A- I get many questions like this. Being an ABA therapist is definitely not a job for everyone. I love what I do, but I have seen therapists get hired and very quickly quit. It depends. Not all companies are created equally, so sometimes you can work for a company that is unprofessional, treats staff badly, and pays very little. So that could cause someone to leave the field because they think all companies are like that. How difficult the job is will depend on the training provided to you, and how much support the company gives you. Also the more you learn and as your experience grows, you will become more confident in your abilities which will also make you like the job more. Here is a helpful post for anyone interested in entering the field of ABA.

Q- “I have a 6 year old son who has high functioning autism. He is potty trained fully for the day time but we are having a difficult time taking him out of the pull-ups at night. I've google searched for social stories regarding this issue but have not found any. Do you have any stories you can share or any links you can give me?”
A- If you can’t find the kind of social story you are looking for, you can always write your own. It’s not difficult. Go to Carol Gray's website and view the information about how to make a social story and what content it needs. Include photos of your child, use language that is at his level of understanding, and start teaching him using the story. Here is a link to writing your own social stories. Good luck!
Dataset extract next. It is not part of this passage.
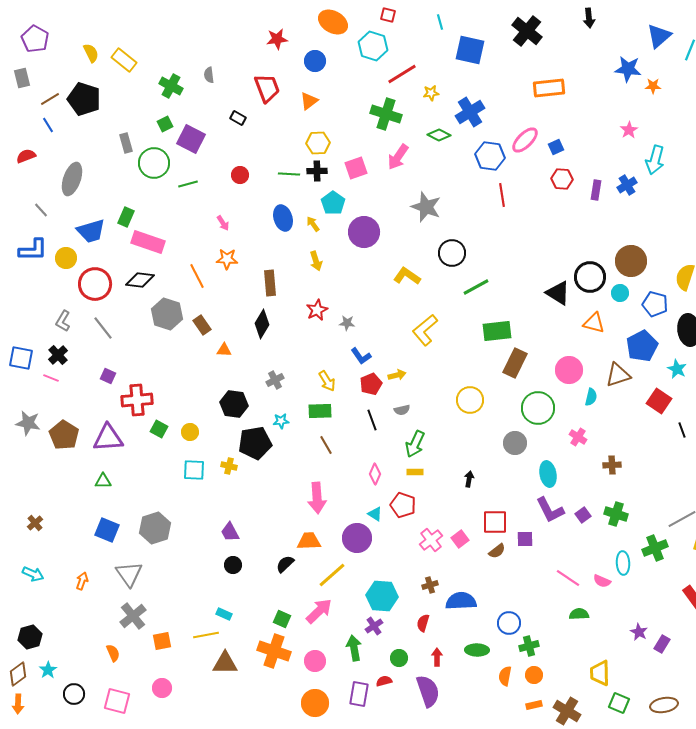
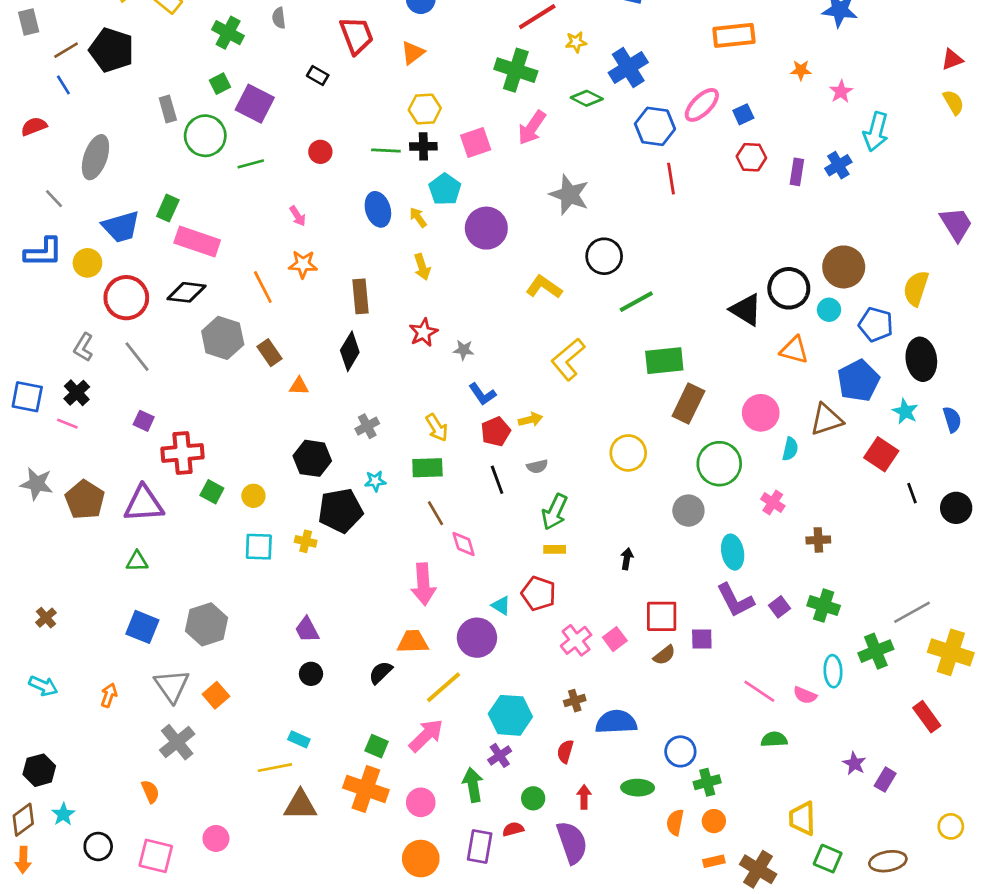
orange star: (653, 86) -> (801, 70), moved
pink diamond: (375, 474) -> (464, 544), moved, turned -40
orange square: (162, 641) -> (216, 695), moved, turned -30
Q- “I have a heart for people, especially kids with Autism. I want to go to school but am having a hard time choosing a degree. I am creative and systematic, very much a puzzle solver and I get bored quick the same old routine everyday. Would behavioral analyst/specialist/consultant be a good career choice?”
A- If you want to become an Autism Consultant, which is a BCBA, then the BACB website lists the specific degrees required to obtain certification. In addition to a degree, you need specific coursework (which may or may not have been part of your degree program), you need to be supervised by a BCBA while you gain ABA experience, and you must pass a rigorous exam.
Oh, and if you decide to become a BCBA don’t worry about being bored. There is so much variability to the field! You can decide where you want to work, with what ages, and the daily duties change based on who your clients are. It’s definitely not a typical 9-5 job, which is what I love about it!